Le premier levier évoqué par l’IA DASEN est celui de « la compensation » : il s’agit de permettre aux élèves bénéficiant d’une reconnaissance d’un handicap et/ou d’un trouble important des apprentissages de profiter d’un accompagnement matériel, principalement informatique, et humain par le biais de la présence à leur côté de personnel AESH. Si beaucoup d’élèves bénéficient effectivement d’un accompagnement, ils sont encore nombreux à en être privés, la faute notamment aux difficultés de recrutement des personnels AESH. Ces personnels embauchés sur des contrats précaires en temps partiel imposé ne peuvent espérer un revenu net supérieur à 800€ par mois et subissent la plupart du temps des conditions de travail déplorables : dépassements de temps de travail non pris en compte et donc non rémunérés, émiettement des missions et des emplois du temps, travail sur plusieurs lieux sans prise en charge des frais de déplacement... Il n’est dès lors pas difficile de comprendre le manque d’attractivité de ces « emplois ». Activer le levier de la compensation par l’accompagnement nécessiterait d’abord de créer un véritable métier dans un corps de la fonction publique et de définir des missions prenant en compte à la fois le temps de présence des AESH aux côtés de leurs élèves et l’indispensable travail « invisible » de préparation, de coordination et de concertation avec les autres acteurs de la communauté éducative.
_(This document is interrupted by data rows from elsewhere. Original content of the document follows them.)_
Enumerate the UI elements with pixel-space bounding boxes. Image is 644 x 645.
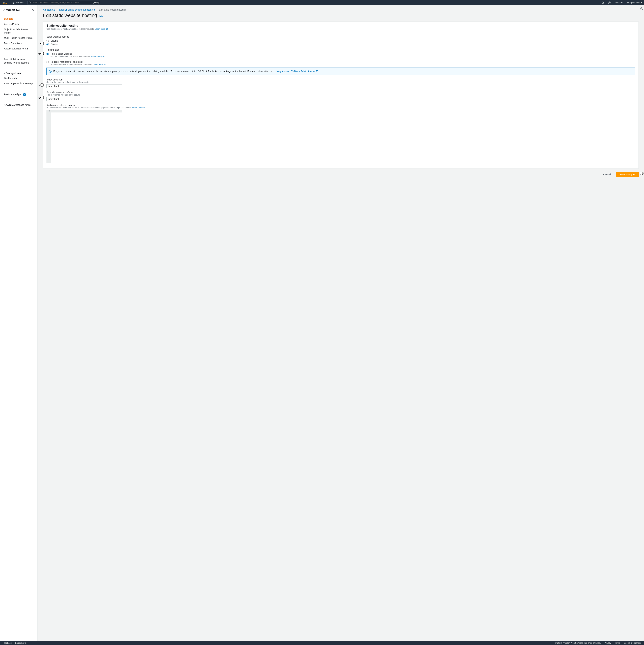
main-content: Amazon S3 › angular-github-actions-amazo…: [37, 5, 644, 641]
annotation-hand-2: 2: [38, 52, 44, 56]
svg-point-9: [50, 71, 50, 71]
learn-more-link[interactable]: Learn more: [95, 28, 108, 30]
svg-text:aws: aws: [3, 2, 5, 3]
svg-rect-7: [641, 9, 642, 9]
learn-more-link[interactable]: Learn more: [132, 106, 146, 109]
learn-more-link[interactable]: Learn more: [93, 63, 106, 66]
error-document-input[interactable]: [46, 97, 122, 101]
index-document-input[interactable]: [46, 84, 122, 88]
page-title: Edit static website hosting: [43, 13, 97, 18]
chevron-down-icon: [621, 2, 623, 3]
external-link-icon: [106, 28, 108, 30]
notifications-button[interactable]: [600, 0, 606, 5]
search-shortcut: [Alt+S]: [93, 2, 99, 4]
radio-disable[interactable]: Disable: [46, 39, 635, 42]
sidebar-item-batch[interactable]: Batch Operations: [3, 41, 35, 46]
language-selector[interactable]: English (US): [15, 642, 28, 644]
svg-point-1: [29, 2, 30, 3]
sidebar: Amazon S3 ✕ Buckets Access Points Object…: [0, 5, 37, 641]
search-icon: [29, 2, 31, 4]
sidebar-item-block-public[interactable]: Block Public Access settings for this ac…: [3, 57, 35, 65]
aws-logo[interactable]: aws: [0, 0, 10, 5]
grid-icon: [13, 2, 14, 4]
breadcrumb-current: Edit static website hosting: [99, 8, 126, 11]
radio-host-static[interactable]: Host a static website 2: [46, 52, 635, 55]
sidebar-item-olap[interactable]: Object Lambda Access Points: [3, 27, 35, 35]
svg-rect-10: [50, 71, 50, 72]
error-document-hint: This is returned when an error occurs.: [46, 94, 635, 96]
close-sidebar-icon[interactable]: ✕: [31, 8, 34, 12]
redirection-rules-hint: Redirection rules, written in JSON, auto…: [46, 106, 635, 109]
sidebar-group-storage-lens[interactable]: Storage Lens: [3, 71, 35, 75]
info-link[interactable]: Info: [99, 15, 103, 17]
redirect-sub: Redirect requests to another bucket or d…: [50, 63, 635, 66]
copyright: © 2022, Amazon Web Services, Inc. or its…: [555, 642, 601, 644]
cancel-button[interactable]: Cancel: [600, 172, 614, 177]
footer: Feedback English (US) © 2022, Amazon Web…: [0, 641, 644, 645]
privacy-link[interactable]: Privacy: [605, 642, 611, 644]
help-button[interactable]: ?: [606, 0, 613, 5]
chevron-down-icon: [4, 73, 5, 74]
account-menu[interactable]: rodrigokamada: [625, 0, 644, 5]
host-static-sub: Use the bucket endpoint as the web addre…: [50, 55, 635, 58]
feedback-link[interactable]: Feedback: [3, 642, 12, 644]
static-website-hosting-panel: Static website hosting Use this bucket t…: [43, 21, 639, 169]
annotation-hand-5: 5: [640, 172, 644, 176]
sidebar-title: Amazon S3: [3, 8, 20, 12]
chevron-right-icon: ›: [57, 8, 57, 11]
sidebar-item-access-analyzer[interactable]: Access analyzer for S3: [3, 46, 35, 51]
services-menu[interactable]: Services: [10, 2, 26, 4]
index-document-label: Index document: [46, 78, 635, 81]
learn-more-link[interactable]: Learn more: [92, 55, 105, 58]
info-panel-toggle[interactable]: [640, 7, 643, 11]
external-link-icon: [143, 106, 145, 109]
hosting-type-label: Hosting type: [46, 48, 635, 51]
terms-link[interactable]: Terms: [615, 642, 620, 644]
breadcrumb: Amazon S3 › angular-github-actions-amazo…: [37, 5, 644, 12]
search-input[interactable]: [27, 1, 100, 5]
external-link-icon: [103, 55, 105, 57]
annotation-hand-1: 1: [38, 42, 44, 46]
svg-text:?: ?: [609, 2, 610, 4]
sidebar-item-aws-orgs[interactable]: AWS Organizations settings: [3, 81, 35, 86]
breadcrumb-s3[interactable]: Amazon S3: [43, 8, 55, 11]
external-link-icon: [316, 70, 318, 72]
services-label: Services: [16, 2, 23, 4]
sidebar-item-buckets[interactable]: Buckets: [3, 16, 35, 22]
radio-redirect[interactable]: Redirect requests for an object: [46, 60, 635, 63]
chevron-right-icon: ›: [97, 8, 98, 11]
annotation-hand-3: 3: [38, 84, 44, 87]
redirection-rules-editor[interactable]: 1: [46, 110, 122, 163]
sidebar-item-mrap[interactable]: Multi-Region Access Points: [3, 35, 35, 41]
cookie-preferences-link[interactable]: Cookie preferences: [624, 642, 641, 644]
top-navigation: aws Services [Alt+S] ? Global rodrigokam…: [0, 0, 644, 5]
sidebar-item-access-points[interactable]: Access Points: [3, 22, 35, 27]
panel-title: Static website hosting: [46, 24, 635, 27]
radio-enable[interactable]: Enable 1: [46, 43, 635, 45]
redirection-rules-label: Redirection rules – optional: [46, 104, 635, 106]
sidebar-item-dashboards[interactable]: Dashboards: [3, 75, 35, 81]
feature-badge: 3: [23, 93, 26, 96]
chevron-down-icon: [641, 2, 642, 3]
chevron-right-icon: [4, 104, 5, 105]
chevron-down-icon: [27, 643, 28, 643]
info-icon: [49, 70, 52, 73]
save-changes-button[interactable]: Save changes: [616, 172, 639, 177]
sidebar-item-feature-spotlight[interactable]: Feature spotlight3: [3, 92, 35, 97]
sidebar-item-marketplace[interactable]: AWS Marketplace for S3: [3, 102, 35, 107]
svg-line-2: [30, 3, 31, 4]
error-document-label: Error document - optional: [46, 91, 635, 94]
breadcrumb-bucket[interactable]: angular-github-actions-amazon-s3: [59, 8, 95, 11]
info-alert: For your customers to access content at …: [46, 67, 635, 75]
region-selector[interactable]: Global: [613, 0, 625, 5]
search-wrapper: [Alt+S]: [27, 1, 100, 5]
index-document-hint: Specify the home or default page of the …: [46, 81, 635, 83]
annotation-hand-4: 4: [38, 96, 44, 100]
svg-point-6: [641, 8, 642, 8]
block-public-access-link[interactable]: Using Amazon S3 Block Public Access: [275, 70, 318, 72]
panel-description: Use this bucket to host a website or red…: [46, 28, 635, 30]
swh-label: Static website hosting: [46, 35, 635, 38]
external-link-icon: [104, 63, 106, 65]
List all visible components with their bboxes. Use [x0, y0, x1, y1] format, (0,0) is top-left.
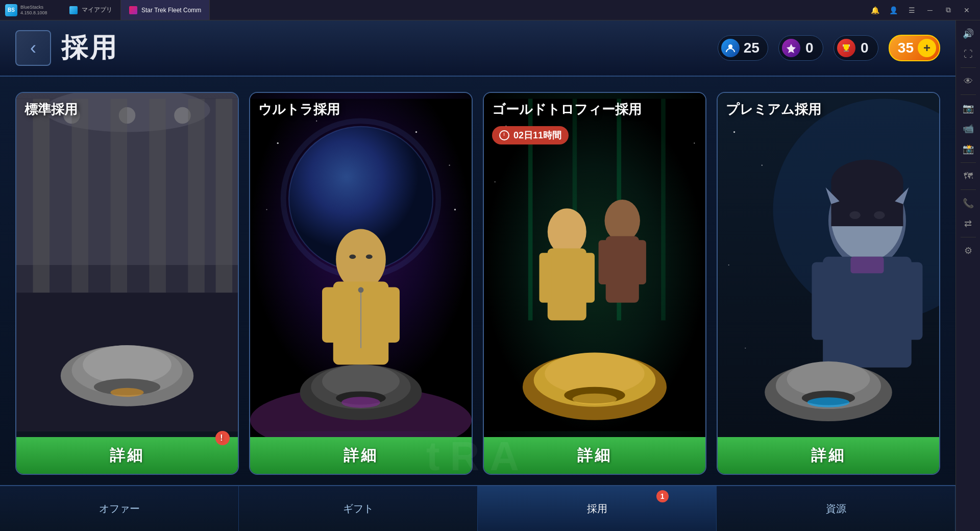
sidebar-phone-icon[interactable]: 📞	[959, 194, 977, 212]
svg-point-83	[728, 264, 729, 266]
minimize-button[interactable]: ─	[922, 3, 938, 17]
tab-myapp[interactable]: マイアプリ	[61, 0, 121, 20]
svg-point-82	[762, 165, 763, 166]
svg-rect-35	[322, 287, 339, 343]
close-button[interactable]: ✕	[959, 3, 975, 17]
card-ultra-image: ウルトラ採用	[250, 93, 472, 437]
card-gold[interactable]: ゴールドトロフィー採用 02日11時間 詳細	[483, 92, 706, 475]
svg-point-40	[366, 254, 373, 259]
svg-rect-3	[844, 51, 849, 52]
tab-myapp-label: マイアプリ	[82, 6, 112, 14]
card-standard-btn[interactable]: 詳細 !	[16, 437, 238, 474]
svg-point-81	[733, 131, 735, 133]
svg-point-33	[336, 229, 386, 289]
svg-point-73	[849, 211, 861, 219]
svg-rect-77	[823, 257, 912, 368]
svg-point-28	[454, 209, 456, 210]
sidebar-swap-icon[interactable]: ⇄	[959, 214, 977, 233]
svg-point-21	[110, 388, 143, 397]
svg-rect-58	[635, 240, 646, 284]
svg-point-26	[449, 165, 450, 166]
nav-resources[interactable]: 資源	[717, 486, 955, 531]
account-button[interactable]: 👤	[885, 3, 901, 17]
resource-trophy: 0	[834, 35, 878, 61]
svg-rect-78	[812, 262, 828, 340]
gold-plus-button[interactable]: +	[918, 39, 936, 57]
tab-stfc-label: Star Trek Fleet Comm	[141, 7, 201, 14]
sidebar-eye-icon[interactable]: 👁	[959, 72, 977, 90]
svg-rect-54	[582, 253, 595, 303]
timer-value: 02日11時間	[513, 129, 561, 141]
bottom-nav: オファー ギフト 1 採用 資源	[0, 485, 955, 531]
restore-button[interactable]: ⧉	[940, 3, 957, 17]
svg-rect-13	[149, 99, 166, 293]
bluestacks-topbar: BS BlueStacks4.150.8.1008 マイアプリ Star Tre…	[0, 0, 980, 20]
card-gold-label: ゴールドトロフィー採用	[492, 101, 642, 118]
sidebar-divider-1	[961, 67, 976, 68]
trophy-value: 0	[860, 40, 870, 56]
tab-stfc[interactable]: Star Trek Fleet Comm	[121, 0, 210, 20]
sidebar-fullscreen-icon[interactable]: ⛶	[959, 45, 977, 63]
card-premium-btn-label: 詳細	[811, 445, 846, 466]
trophy-icon	[837, 39, 855, 57]
sidebar-divider-4	[961, 189, 976, 190]
svg-point-55	[605, 200, 640, 242]
svg-rect-14	[188, 99, 205, 293]
window-controls: 🔔 👤 ☰ ─ ⧉ ✕	[862, 3, 980, 17]
svg-point-39	[349, 254, 356, 259]
card-premium-image: プレミアム採用	[718, 93, 939, 437]
card-ultra-btn-label: 詳細	[344, 445, 378, 466]
svg-point-27	[266, 209, 267, 210]
header-resources: 25 0 0 35 +	[718, 35, 940, 61]
game-header: ‹ 採用 25 0 0	[0, 20, 955, 77]
page-title: 採用	[61, 30, 118, 66]
tab-myapp-favicon	[69, 6, 78, 14]
tab-stfc-favicon	[129, 6, 137, 14]
nav-offer[interactable]: オファー	[0, 486, 239, 531]
back-button[interactable]: ‹	[15, 30, 51, 66]
sidebar-camera-icon[interactable]: 📷	[959, 99, 977, 117]
nav-offer-label: オファー	[99, 502, 140, 516]
svg-point-89	[807, 397, 849, 407]
svg-rect-57	[599, 240, 610, 284]
bluestacks-logo: BS BlueStacks4.150.8.1008	[0, 4, 61, 16]
sidebar-divider-3	[961, 162, 976, 163]
card-gold-timer: 02日11時間	[492, 126, 569, 144]
menu-button[interactable]: ☰	[903, 3, 920, 17]
timer-icon	[499, 130, 509, 140]
card-ultra[interactable]: ウルトラ採用 詳細	[249, 92, 473, 475]
sidebar-map-icon[interactable]: 🗺	[959, 167, 977, 185]
svg-rect-56	[606, 236, 639, 303]
svg-point-23	[277, 142, 279, 144]
resource-gold: 35 +	[889, 35, 940, 61]
nav-recruit[interactable]: 1 採用	[478, 486, 717, 531]
card-premium-btn[interactable]: 詳細	[718, 437, 939, 474]
notification-button[interactable]: 🔔	[867, 3, 883, 17]
svg-point-19	[83, 345, 172, 384]
svg-rect-80	[850, 257, 884, 274]
sidebar-settings-icon[interactable]: ⚙	[959, 242, 977, 260]
right-sidebar: 🔊 ⛶ 👁 📷 📹 📸 🗺 📞 ⇄ ⚙	[955, 20, 980, 531]
resource-crew: 25	[718, 35, 768, 61]
card-gold-btn-label: 詳細	[577, 445, 612, 466]
card-ultra-label: ウルトラ採用	[258, 101, 340, 118]
svg-point-25	[415, 131, 417, 133]
svg-rect-50	[661, 99, 666, 321]
card-grid: 標準採用 詳細 !	[0, 82, 955, 485]
svg-rect-12	[110, 99, 127, 293]
nav-gift[interactable]: ギフト	[239, 486, 478, 531]
bluestacks-icon: BS	[5, 4, 17, 16]
svg-point-0	[728, 44, 732, 49]
card-standard[interactable]: 標準採用 詳細 !	[15, 92, 239, 475]
svg-rect-15	[216, 99, 233, 293]
svg-rect-53	[540, 253, 552, 303]
card-standard-label: 標準採用	[24, 101, 78, 118]
sidebar-screenshot-icon[interactable]: 📸	[959, 140, 977, 158]
card-premium-label: プレミアム採用	[726, 101, 821, 118]
sidebar-volume-icon[interactable]: 🔊	[959, 25, 977, 43]
svg-point-38	[358, 287, 364, 293]
sidebar-video-icon[interactable]: 📹	[959, 119, 977, 138]
svg-point-65	[694, 142, 695, 143]
crew-value: 25	[744, 40, 760, 56]
card-premium[interactable]: プレミアム採用 詳細	[717, 92, 940, 475]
Reconnaître les AESH comme des membres à part entière des équipes éducatives et leur assurer une rémunération décente sur une échelle catégorielle permettrait alors de rendre ce métier attractif.
Le second levier que l’institution entend actionner est celui de la formation des enseignants : une campagne de formation est alors annoncée sur la base d’un premier module de 6h décomposé en une demi journée de 3h en présentiel et 3h de formation en « distanciel » via la plateforme m@gistère.
Ce plan de formation apparaît très ambitieux puisqu’il s’agit de former tous les enseignants du département sur ce premier module. Les services de l’EN se tournent alors vers les enseignants spécialisés détenteurs du CAPPEI (ou anciennement du CAPASH ou CA2SH) pour jouer le rôle des formateurs ou vers des enseignants ayant déjà suivi une formation de bassin ou d’initiative locale. Ces enseignants qui seront propulsés « experts » de l’école inclusive et réputés compétents pour former leurs collègues apprennent par voie de convocation le rôle qu’ils joueront dans cette opération.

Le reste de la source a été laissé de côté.